Con los “métodos propios” de Cosa Nostra, y la ayuda inestimable de Meyer Lansky, el hombre de las finanzas de la familia, dicha empresa resultó ser la adjudicataria del concurso, lo que hizo que la familia ganase millones y millones de dólares de los de entonces.
Como es “lógico”, los costes previstos para la pavimentación y mantenimiento de los diques se iba multiplicando por dos, año a año, lo que sirvió para que muchos altos cargos de la administración y muchos políticos vieran como por Navidad, les regalaban sobres llenos de dinero en vez de cestas navideñas.

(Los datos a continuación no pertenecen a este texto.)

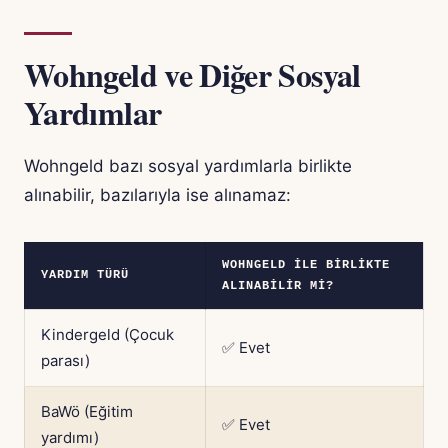
Wohngeld ve Diğer Sosyal
Yardımlar
Wohngeld bazı sosyal yardımlarla birlikte
alınabilir, bazılarıyla ise alınamaz:
WOHNGELD ILE BIRLIKTE
YARDIM TÜRÜ
ALINABILIR MI?
Kindergeld (Çocuk
✅ Evet
parası)
BaWö (Eğitim
✅ Evet
yardımı)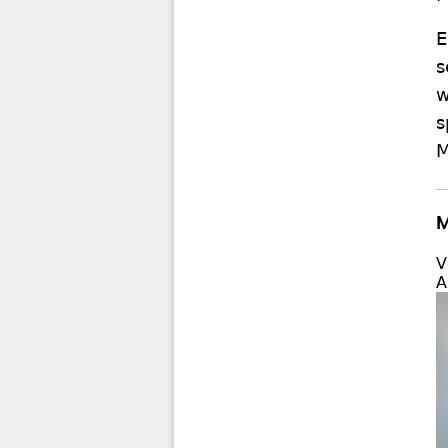
E
s
w
s
M
M
V
A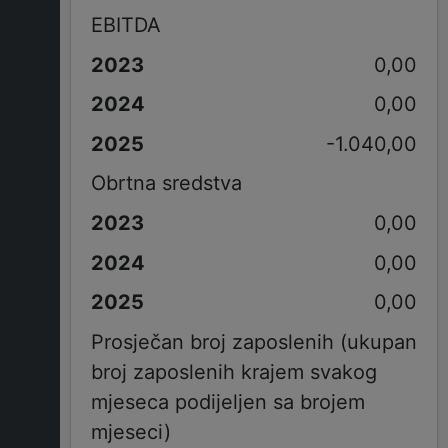
EBITDA
0,00
0,00
-1.040,00
Obrtna sredstva
0,00
0,00
0,00
Prosječan broj zaposlenih (ukupan
broj zaposlenih krajem svakog
mjeseca podijeljen sa brojem
mjeseci)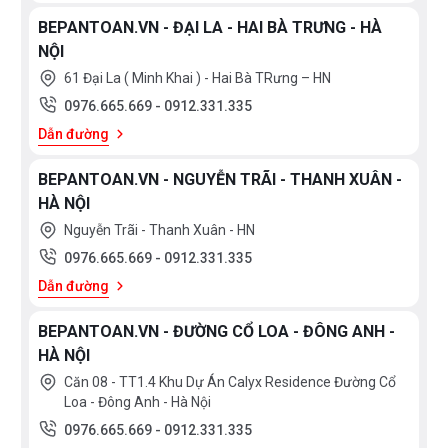
BEPANTOAN.VN - ĐẠI LA - HAI BÀ TRƯNG - HÀ
NỘI
61 Đại La ( Minh Khai ) - Hai Bà TRưng – HN
0976.665.669
-
0912.331.335
Dẫn đường
BEPANTOAN.VN - NGUYỄN TRÃI - THANH XUÂN -
HÀ NỘI
Nguyễn Trãi - Thanh Xuân - HN
0976.665.669
-
0912.331.335
Dẫn đường
BEPANTOAN.VN - ĐƯỜNG CỔ LOA - ĐÔNG ANH -
HÀ NỘI
Căn 08 - TT1.4 Khu Dự Án Calyx Residence Đường Cổ
Loa - Đông Anh - Hà Nội
0976.665.669
-
0912.331.335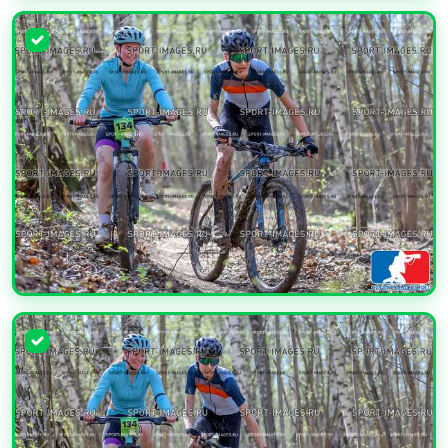
УВЕЛИЧИТЬ
УВЕЛИЧИТЬ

La trama Gürtel en España me ha recordado este pasaje que leí en un magnífico libro de Eric Frattini, cuyo título exacto no recuerdo pero sí que hacía un repaso a cien años de historia de la mafia en Norteamérica. En el fondo, si ustedes eliminan de su cabeza el puñal y la pistola, los instrumentos mediante los cuales vivían y morían los hombres hechos de Cosa Nostra, la presunta trama española es más de lo mismo: cohecho, sobornos, sobres, adjudicaciones de contratos públicos, y sobre todo financiación para un partido que ha visto como su tesorero, el hombre fuerte de las finanzas, ha acabado en prisión, en espera de juicio.
En esta misma sección de 'Miradas', escribí un artículo hace meses titulado 'La mafia, los eres andaluces y el sistema', que empezaba con un pasaje también real de lo que ocurrió con el Sindicato del Transporte en EEUU y los métodos que empleaba la mafia para financiar la construcción de los casinos de Las Vegas. El final de dicho artículo vale igual para éste, ya que un sistema enlodado por una corrupción institucionalizada solo puede verse limpio si se cambian las reglas de juego, y no las leyes. Cambiar las reglas del juego tiene que ver con acabar con la partitocracia que se ha instalado como sistema democrático. Tiene que ver con cambiar la ley electoral vigente, con la financiación pública de los partidos, sindicatos y patronal y con devolver al pueblo la libertad de elegir realmente a sus representantes, porque ahora quién realmente lo eligen son los partidos políticos y no nosotros.
Es hora de que las reglas de juego (la Constitución) se modifiquen. El ejemplo más claro de la importancia de reformar la carta magna nos la dio, hace más o menos dos siglos, la Asamblea francesa, donde en su artículo final dejó bien claro que la constitución que se daban debería ir modificándose en el tiempo, porque las generaciones de hoy no podían hipotecar a generaciones futuras.
Y es que la clave para que Gürtel, Eres, y demás casos de corrupción organizada desaparezcan, es legislar contra el uso y no contra el abuso. Pero para ello se necesita primero adecuar el marco de la norma constitucional de la que emanan todas las leyes.